Uma seca prolongada atinge as principais regiões produtoras de beterraba na França, maior produtor de açúcar da União Europeia, e já pressiona a oferta para a safra 2026/27. Sem previsão de chuva nas próximas semanas, produtores e analistas projetam queda de até 15% na produção europeia, cenário que sustenta prêmios nos preços globais e interessa diretamente a exportadores de açúcar de cana, como o Brasil.[1][4][7]

O que aconteceu

As planícies de beterraba ao redor de Paris e no norte da França enfrentam semanas de tempo seco, com a Météo France indicando ausência de chuvas significativas pelo menos até meados de julho.[1][4] A umidade do solo caiu para níveis críticos, comprometendo o desenvolvimento das raízes e reduzindo o potencial de produtividade em um dos polos centrais de açúcar da Europa.[1][5]

Indústrias e cooperativas já admitem que a safra de beterraba dificilmente alcançará níveis normais. A Comissão Europeia estima que a produção de açúcar do bloco pode cair cerca de 15% em 2026/27, resultado da combinação entre seca, redução de área plantada – em torno de 9% – e menor rendimento por hectare.[7] Essa quebra vem após anos de ajuste de área motivados por margens apertadas e mudanças regulatórias no mercado europeu.

Por que importa para o agro

A França é referência na produção de açúcar de beterraba dentro da UE e ajuda a formar o balanço de oferta mundial da commodity. Com a quebra esperada na safra europeia, compradores tendem a buscar mais açúcar de cana, ampliando a demanda por origens competitivas como Brasil, Índia e Tailândia.[1][4][7] Esse movimento pode sustentar preços e favorecer exportadores, ao mesmo tempo em que exige atenção à gestão de estoques e contratos.

Para o produtor brasileiro, o cenário abre espaço para melhores remunerações em açúcar frente ao etanol, especialmente em usinas com maior flexibilidade de mix. A redução da produção europeia também eleva o risco de volatilidade nas cotações em Nova York e Londres, impactando decisões de hedge, travas de preço e planejamento de comercialização ao longo da safra.[6]

Dados e contexto

IndicadorSituação na UE / França
Queda estimada na produção de açúcar UE 2026/27**≈15%**[7]
Redução da área plantada com beterraba**≈9%** em relação ao ciclo anterior[7]
Queda estimada de rendimento médio**≈6,5%** por hectare[7]
Prazo sem previsão de chuva nas áreas de beterrabaAté pelo menos **14 de julho**[1][4]
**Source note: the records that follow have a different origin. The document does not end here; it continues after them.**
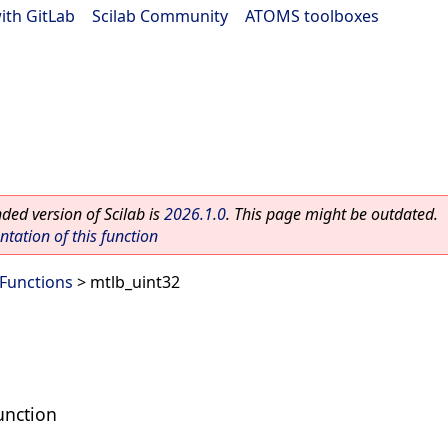
ith GitLab
|
Scilab Community
|
ATOMS toolboxes
ed version of Scilab is
2026.1.0
. This page might be outdated.
ation of this function
 Functions
> mtlb_uint32
unction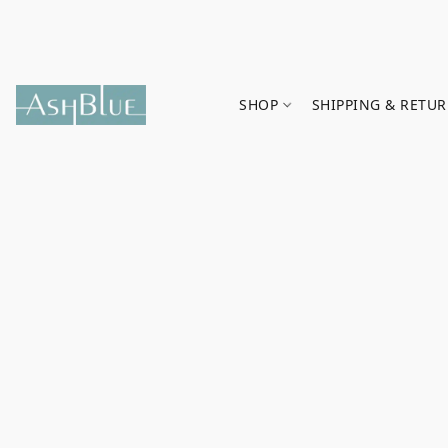
SHOP
SHIPPING & RETU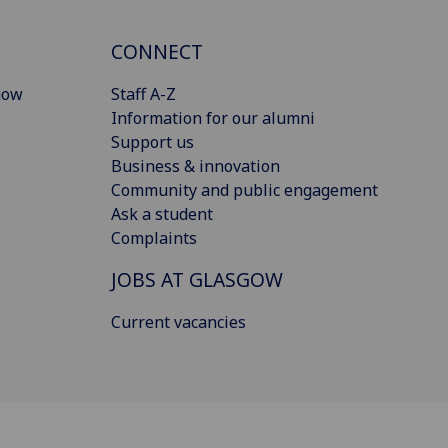
CONNECT
gow
Staff A-Z
Information for our alumni
Support us
Business & innovation
Community and public engagement
Ask a student
Complaints
JOBS AT GLASGOW
Current vacancies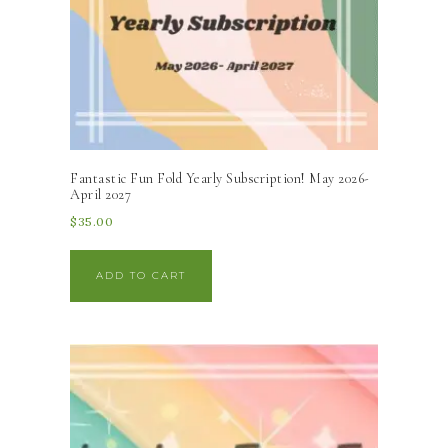
Fantastic Fun Fold Yearly Subscription! May 2026-
April 2027
$
35.00
ADD TO CART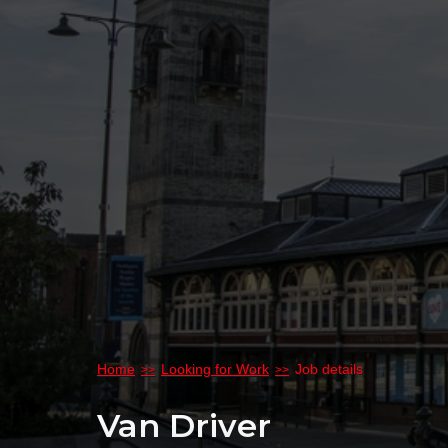
Home
Looking for Work
Job details
Van Driver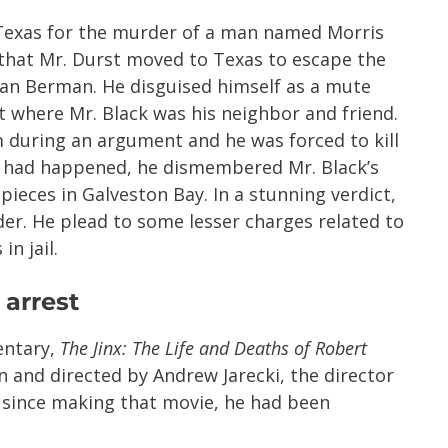
 Texas for the murder of a man named Morris
d that Mr. Durst moved to Texas to escape the
an Berman. He disguised himself as a mute
 where Mr. Black was his neighbor and friend.
m during an argument and he was forced to kill
at had happened, he dismembered Mr. Black’s
ieces in Galveston Bay. In a stunning verdict,
der. He plead to some lesser charges related to
in jail.
 arrest
entary,
The Jinx: The Life and Deaths of Robert
n and directed by Andrew Jarecki, the director
r since making that movie, he had been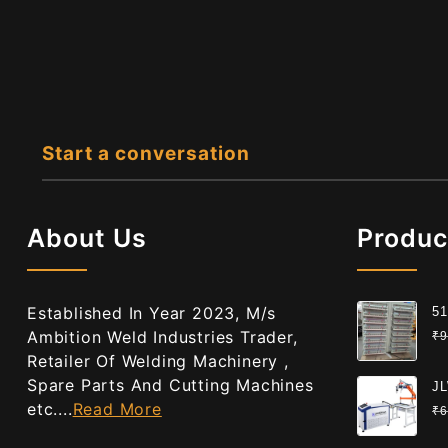
Start a conversation
About Us
Produc
Established In Year 2023, M/s
51
Gr
Ambition Weld Industries Trader,
₹
9
Ce
Retailer Of Welding Machinery ,
Spare Parts And Cutting Machines
JL
etc....
Read More
We
₹
6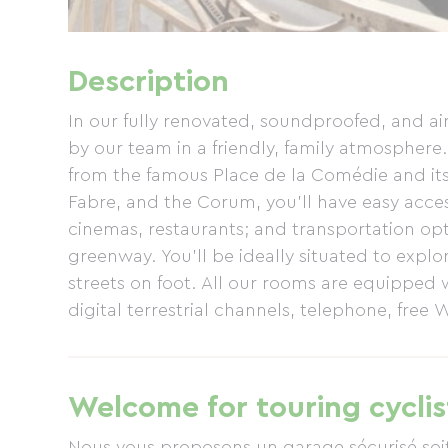
Description
In our fully renovated, soundproofed, and a
by our team in a friendly, family atmosphere. 
from the famous Place de la Comédie and its
Fabre, and the Corum, you'll have easy access
cinemas, restaurants; and transportation opti
greenway. You'll be ideally situated to explo
streets on foot. All our rooms are equipped w
digital terrestrial channels, telephone, free 
some rooms. All our hotel rooms are air-con
Welcome for touring cyclis
Nous vous proposons un garage sécurisé soi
A França é o maior produtor de açúcar da União Europeia, com forte participação nas exportações intra-bloco.[1][5] A seca atual se soma a episódios recentes de calor extremo que já haviam afetado grãos e outras culturas no país, reforçando a preocupação com eventos climáticos mais frequentes e intensos.[8]

No mercado futuro, contratos de açúcar bruto na ICE passaram por ajustes após atingirem máximas recentes, com analistas citando justamente o risco climático na Europa entre os fatores de suporte às cotações.[6] Em um quadro de menor oferta europeia, o peso de grandes exportadores como o Brasil tende a aumentar na formação de preços internacionais.

O que observar daqui pra frente

Nos próximos meses, o foco estará na evolução das lavouras de beterraba sob seca, em possíveis revisões de estimativas da Comissão Europeia e em novas projeções de produção e exportação francesa.[1][4][7] Para o agro brasileiro, vale acompanhar o comportamento dos preços em Nova York, as decisões de mix açúcar/etanol nas usinas e a resposta de outros grandes produtores de cana, avaliando oportunidades de travar margens em momentos de alta e de ajustar a estratégia comercial diante de maior volatilidade.